● EXERCISE REQUIREMENTS
Go through the data below and transcribe it exactly. Omit the images.

● RECORDS PROVIDED
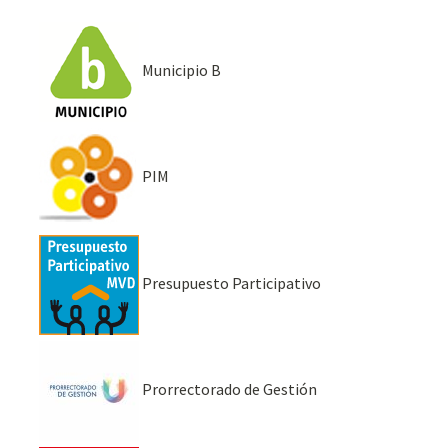
Municipio B
PIM
Presupuesto Participativo
Prorrectorado de Gestión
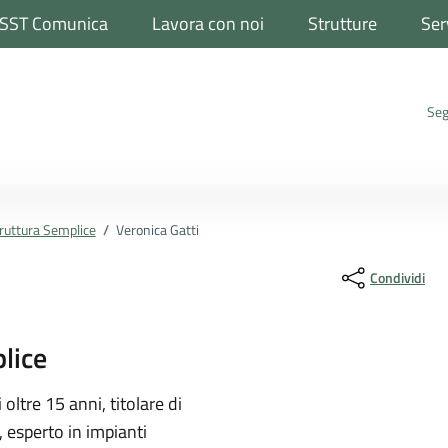
SST Comunica
Lavora con noi
Strutture
Ser
Seg
ruttura Semplice
/
Veronica Gatti
Condividi
lice
ona
 oltre 15 anni, titolare di
 esperto in impianti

● YOUR RESPONSE
Municipio B
PIM
Presupuesto Participativo
Prorrectorado de Gestión
SST Comunica
Lavora con noi
Strutture
Ser
Seg
ruttura Semplice
/
Veronica Gatti
Condividi
lice
ona
 oltre 15 anni, titolare di
 esperto in impianti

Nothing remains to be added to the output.